-- DATA TO EXAMINE follows --

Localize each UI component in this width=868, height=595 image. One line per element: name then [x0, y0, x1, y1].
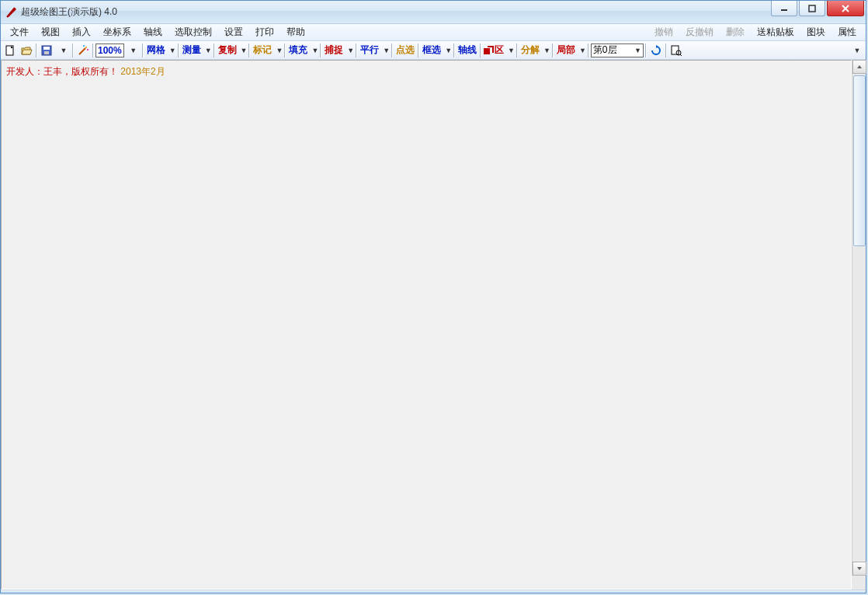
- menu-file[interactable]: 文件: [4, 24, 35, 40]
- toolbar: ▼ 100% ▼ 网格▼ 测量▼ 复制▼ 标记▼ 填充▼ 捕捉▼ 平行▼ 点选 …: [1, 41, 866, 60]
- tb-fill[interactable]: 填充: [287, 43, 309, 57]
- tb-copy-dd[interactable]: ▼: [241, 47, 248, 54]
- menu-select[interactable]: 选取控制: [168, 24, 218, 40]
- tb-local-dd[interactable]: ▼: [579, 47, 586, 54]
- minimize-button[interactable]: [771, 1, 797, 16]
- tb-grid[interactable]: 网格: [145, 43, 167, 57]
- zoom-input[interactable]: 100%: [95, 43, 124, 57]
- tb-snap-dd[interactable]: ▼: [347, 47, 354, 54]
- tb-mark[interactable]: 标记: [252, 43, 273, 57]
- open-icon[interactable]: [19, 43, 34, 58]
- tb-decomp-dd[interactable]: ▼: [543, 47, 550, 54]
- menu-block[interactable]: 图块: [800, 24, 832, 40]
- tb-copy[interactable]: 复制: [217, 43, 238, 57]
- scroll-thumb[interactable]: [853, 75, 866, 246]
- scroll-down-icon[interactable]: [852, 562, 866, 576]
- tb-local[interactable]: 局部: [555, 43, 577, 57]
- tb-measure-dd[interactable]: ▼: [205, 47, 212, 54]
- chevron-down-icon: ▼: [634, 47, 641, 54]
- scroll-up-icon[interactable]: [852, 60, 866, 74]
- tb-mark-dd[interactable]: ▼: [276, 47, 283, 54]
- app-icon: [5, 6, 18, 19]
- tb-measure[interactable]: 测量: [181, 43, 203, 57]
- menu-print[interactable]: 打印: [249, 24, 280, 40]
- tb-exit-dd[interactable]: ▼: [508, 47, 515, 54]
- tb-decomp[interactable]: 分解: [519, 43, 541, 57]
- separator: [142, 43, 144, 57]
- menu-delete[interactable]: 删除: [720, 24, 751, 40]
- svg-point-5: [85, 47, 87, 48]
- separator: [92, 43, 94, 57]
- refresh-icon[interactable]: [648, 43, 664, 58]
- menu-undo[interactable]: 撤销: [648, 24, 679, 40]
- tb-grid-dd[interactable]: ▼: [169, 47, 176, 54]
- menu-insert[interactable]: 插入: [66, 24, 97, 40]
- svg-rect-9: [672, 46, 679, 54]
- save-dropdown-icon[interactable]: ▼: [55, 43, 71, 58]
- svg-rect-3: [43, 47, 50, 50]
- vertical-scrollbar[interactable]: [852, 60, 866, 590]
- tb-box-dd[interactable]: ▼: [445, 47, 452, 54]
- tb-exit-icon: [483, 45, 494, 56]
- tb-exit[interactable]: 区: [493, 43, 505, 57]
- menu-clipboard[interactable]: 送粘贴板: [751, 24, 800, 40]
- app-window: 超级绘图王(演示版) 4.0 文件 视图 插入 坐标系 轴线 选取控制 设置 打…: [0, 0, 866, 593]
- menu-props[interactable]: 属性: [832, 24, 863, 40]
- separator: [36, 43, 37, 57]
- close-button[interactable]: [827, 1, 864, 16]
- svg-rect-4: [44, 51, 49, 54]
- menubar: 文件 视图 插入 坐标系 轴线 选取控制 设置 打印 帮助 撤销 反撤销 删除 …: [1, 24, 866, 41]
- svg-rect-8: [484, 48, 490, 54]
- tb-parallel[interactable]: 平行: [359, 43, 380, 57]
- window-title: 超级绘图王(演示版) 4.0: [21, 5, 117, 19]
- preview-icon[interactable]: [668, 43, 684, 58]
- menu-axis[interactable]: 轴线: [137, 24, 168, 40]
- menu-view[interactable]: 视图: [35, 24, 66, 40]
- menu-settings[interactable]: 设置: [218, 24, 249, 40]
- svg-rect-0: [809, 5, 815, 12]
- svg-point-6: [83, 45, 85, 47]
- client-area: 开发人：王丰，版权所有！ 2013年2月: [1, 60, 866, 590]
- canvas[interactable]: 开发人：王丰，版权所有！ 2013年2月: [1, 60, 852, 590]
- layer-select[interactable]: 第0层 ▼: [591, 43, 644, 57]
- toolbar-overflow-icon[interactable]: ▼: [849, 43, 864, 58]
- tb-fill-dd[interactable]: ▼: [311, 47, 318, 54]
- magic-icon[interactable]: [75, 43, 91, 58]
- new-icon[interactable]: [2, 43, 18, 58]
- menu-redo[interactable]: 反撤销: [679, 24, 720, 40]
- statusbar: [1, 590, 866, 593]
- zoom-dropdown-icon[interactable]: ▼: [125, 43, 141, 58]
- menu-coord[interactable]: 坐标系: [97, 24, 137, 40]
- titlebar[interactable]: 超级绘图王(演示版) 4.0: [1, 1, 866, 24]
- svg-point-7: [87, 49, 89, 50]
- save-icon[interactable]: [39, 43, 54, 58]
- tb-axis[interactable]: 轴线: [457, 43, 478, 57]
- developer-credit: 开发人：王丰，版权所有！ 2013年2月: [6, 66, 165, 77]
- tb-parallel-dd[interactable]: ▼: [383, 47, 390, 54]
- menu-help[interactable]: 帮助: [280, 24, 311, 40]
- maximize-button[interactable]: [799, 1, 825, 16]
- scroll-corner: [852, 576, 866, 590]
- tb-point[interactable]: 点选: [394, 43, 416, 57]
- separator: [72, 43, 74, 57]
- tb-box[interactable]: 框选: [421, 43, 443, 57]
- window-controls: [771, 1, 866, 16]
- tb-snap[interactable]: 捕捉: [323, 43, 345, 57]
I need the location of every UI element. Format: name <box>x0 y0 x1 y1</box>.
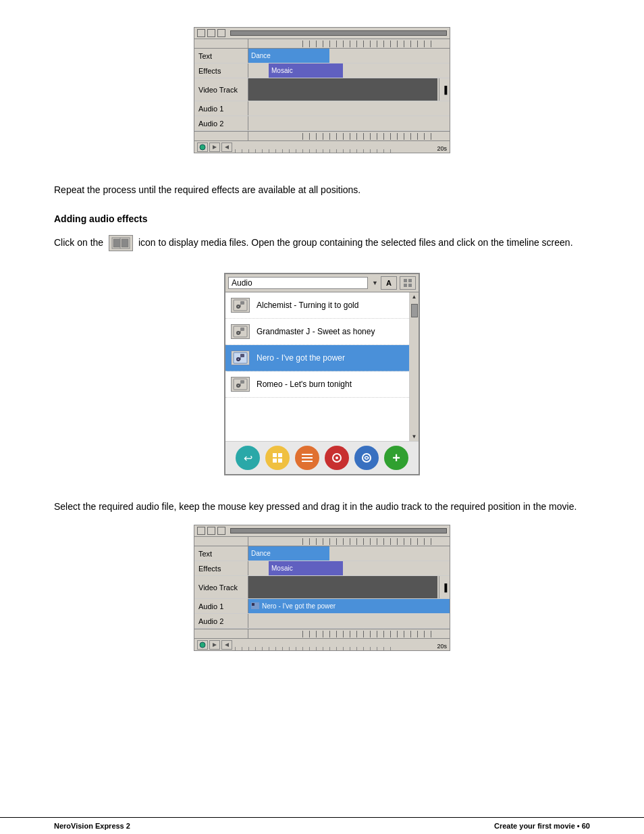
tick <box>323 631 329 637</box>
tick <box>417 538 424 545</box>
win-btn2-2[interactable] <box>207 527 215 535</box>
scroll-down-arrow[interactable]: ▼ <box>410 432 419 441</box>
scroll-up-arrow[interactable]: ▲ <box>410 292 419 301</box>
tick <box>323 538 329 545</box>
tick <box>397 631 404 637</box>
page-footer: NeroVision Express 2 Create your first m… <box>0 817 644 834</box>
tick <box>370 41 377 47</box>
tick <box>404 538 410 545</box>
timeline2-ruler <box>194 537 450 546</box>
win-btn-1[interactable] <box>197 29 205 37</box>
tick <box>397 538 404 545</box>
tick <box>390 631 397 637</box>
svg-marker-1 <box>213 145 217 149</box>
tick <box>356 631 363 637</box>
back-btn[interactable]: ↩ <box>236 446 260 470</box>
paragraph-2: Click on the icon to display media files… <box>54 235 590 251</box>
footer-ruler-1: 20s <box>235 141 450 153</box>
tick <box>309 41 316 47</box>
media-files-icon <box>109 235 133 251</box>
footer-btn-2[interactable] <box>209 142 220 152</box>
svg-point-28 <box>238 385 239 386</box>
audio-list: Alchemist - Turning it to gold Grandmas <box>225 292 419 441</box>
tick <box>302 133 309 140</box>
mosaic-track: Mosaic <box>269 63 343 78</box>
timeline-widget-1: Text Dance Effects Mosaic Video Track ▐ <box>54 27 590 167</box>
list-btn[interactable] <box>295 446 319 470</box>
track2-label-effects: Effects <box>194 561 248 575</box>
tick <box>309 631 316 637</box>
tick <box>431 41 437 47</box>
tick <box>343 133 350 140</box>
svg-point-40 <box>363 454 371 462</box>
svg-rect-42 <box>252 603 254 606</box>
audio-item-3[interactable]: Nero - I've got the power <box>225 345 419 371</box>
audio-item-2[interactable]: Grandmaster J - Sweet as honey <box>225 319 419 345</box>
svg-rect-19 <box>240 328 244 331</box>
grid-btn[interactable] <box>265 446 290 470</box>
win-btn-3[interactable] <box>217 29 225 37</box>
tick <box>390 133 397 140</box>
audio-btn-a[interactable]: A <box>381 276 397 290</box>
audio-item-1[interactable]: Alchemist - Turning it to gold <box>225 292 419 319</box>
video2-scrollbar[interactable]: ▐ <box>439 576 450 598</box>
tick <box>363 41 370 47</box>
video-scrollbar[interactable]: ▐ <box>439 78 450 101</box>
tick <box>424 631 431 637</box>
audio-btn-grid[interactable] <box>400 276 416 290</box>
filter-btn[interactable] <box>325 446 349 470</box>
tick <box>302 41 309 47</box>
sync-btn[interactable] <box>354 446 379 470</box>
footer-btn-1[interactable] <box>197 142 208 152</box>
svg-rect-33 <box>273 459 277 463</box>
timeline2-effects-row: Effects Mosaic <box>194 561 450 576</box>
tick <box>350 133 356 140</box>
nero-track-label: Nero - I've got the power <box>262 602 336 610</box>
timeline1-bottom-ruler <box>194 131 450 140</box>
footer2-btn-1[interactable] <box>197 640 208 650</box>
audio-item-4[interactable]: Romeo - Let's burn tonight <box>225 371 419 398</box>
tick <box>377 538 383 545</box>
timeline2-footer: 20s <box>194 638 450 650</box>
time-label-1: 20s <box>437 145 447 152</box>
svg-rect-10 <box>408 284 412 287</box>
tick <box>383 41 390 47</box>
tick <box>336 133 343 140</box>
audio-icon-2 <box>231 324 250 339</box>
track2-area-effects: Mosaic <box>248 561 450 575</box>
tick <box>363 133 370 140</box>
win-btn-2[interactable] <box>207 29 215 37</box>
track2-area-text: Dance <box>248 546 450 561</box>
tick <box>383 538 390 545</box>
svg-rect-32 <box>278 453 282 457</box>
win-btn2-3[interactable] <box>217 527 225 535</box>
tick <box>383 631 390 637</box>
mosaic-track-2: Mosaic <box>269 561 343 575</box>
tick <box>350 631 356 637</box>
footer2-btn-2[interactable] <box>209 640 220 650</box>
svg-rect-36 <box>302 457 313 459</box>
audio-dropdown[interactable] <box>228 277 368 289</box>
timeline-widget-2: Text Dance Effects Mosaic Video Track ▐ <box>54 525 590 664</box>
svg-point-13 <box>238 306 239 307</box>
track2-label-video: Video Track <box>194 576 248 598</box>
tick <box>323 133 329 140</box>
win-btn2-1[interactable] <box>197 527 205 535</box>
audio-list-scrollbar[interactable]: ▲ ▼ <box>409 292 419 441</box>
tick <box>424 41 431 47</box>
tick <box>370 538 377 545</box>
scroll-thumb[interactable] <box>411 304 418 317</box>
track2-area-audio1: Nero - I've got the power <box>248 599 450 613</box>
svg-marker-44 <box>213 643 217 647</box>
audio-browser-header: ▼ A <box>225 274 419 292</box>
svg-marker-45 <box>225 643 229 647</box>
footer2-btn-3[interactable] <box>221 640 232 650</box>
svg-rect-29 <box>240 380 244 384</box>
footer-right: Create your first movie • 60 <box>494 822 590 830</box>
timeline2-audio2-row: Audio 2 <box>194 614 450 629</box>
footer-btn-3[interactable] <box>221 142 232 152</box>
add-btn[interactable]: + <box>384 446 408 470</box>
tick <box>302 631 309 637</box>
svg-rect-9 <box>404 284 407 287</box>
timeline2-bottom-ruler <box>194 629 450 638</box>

-- DATA TO EXAMINE concluded --

- **EXERCISE**
Which lines of the data include the word "gold"? Copy each one.

- **TASK ANSWER**
audio-list: Alchemist - Turning it to gold Grandmas <box>225 292 419 441</box>
audio-item-1[interactable]: Alchemist - Turning it to gold <box>225 292 419 319</box>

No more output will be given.